### Video Transcript

In the Bohr model of the atom, what
is the magnitude of the angular momentum of an electron in a hydrogen atom for which
𝑛 equals two? Use a value of 1.05 times 10 to the
negative 34 joule seconds for the reduced Planck constant.

So in this question, we’re
considering a hydrogen atom, and we’ve specifically been asked to use the Bohr model
of the atom. We can recall that a hydrogen atom
just has one proton in the nucleus and one electron and the Bohr model describes
atoms as consisting of electrons making circular orbits around the nucleus. So we can visualize this hydrogen
atom like this. Here’s the nucleus, and here’s an
electron making a circular path around it.

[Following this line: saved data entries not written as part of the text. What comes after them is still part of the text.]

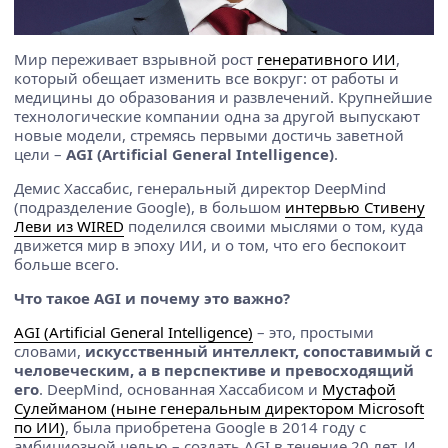
Мир переживает взрывной рост
генеративного ИИ
,
который обещает изменить все вокруг: от работы и
медицины до образования и развлечений. Крупнейшие
технологические компании одна за другой выпускают
новые модели, стремясь первыми достичь заветной
цели –
AGI (Artificial General Intelligence)
.
Демис Хассабис, генеральный директор DeepMind
(подразделение Google), в большом
интервью Стивену
Леви из WIRED
поделился своими мыслями о том, куда
движется мир в эпоху ИИ, и о том, что его беспокоит
больше всего.
Что такое AGI и почему это важно?
AGI (Artificial General Intelligence)
– это, простыми
словами,
искусственный интеллект, сопоставимый с
человеческим, а в перспективе и превосходящий
его
. DeepMind, основанная Хассабисом и
Мустафой
Сулейманом (ныне генеральным директором Microsoft
по ИИ)
, была приобретена Google в 2014 году с
амбициозной целью – создать AGI в течение 20 лет. И,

Let’s also recall that the Bohr
model actually only makes accurate predictions for single-electron systems, which is
why we’re being asked about hydrogen atom in this question. We’re being asked to find the
angular momentum of an electron for which 𝑛 equals two. Let’s recall that 𝑛 is the
principal quantum number of an electron. And it describes the energy level
that the electron occupies. So an electron in the lowest
possible energy level would have 𝑛 equals one. And in the Bohr model, this would
refer to the innermost orbit around the nucleus.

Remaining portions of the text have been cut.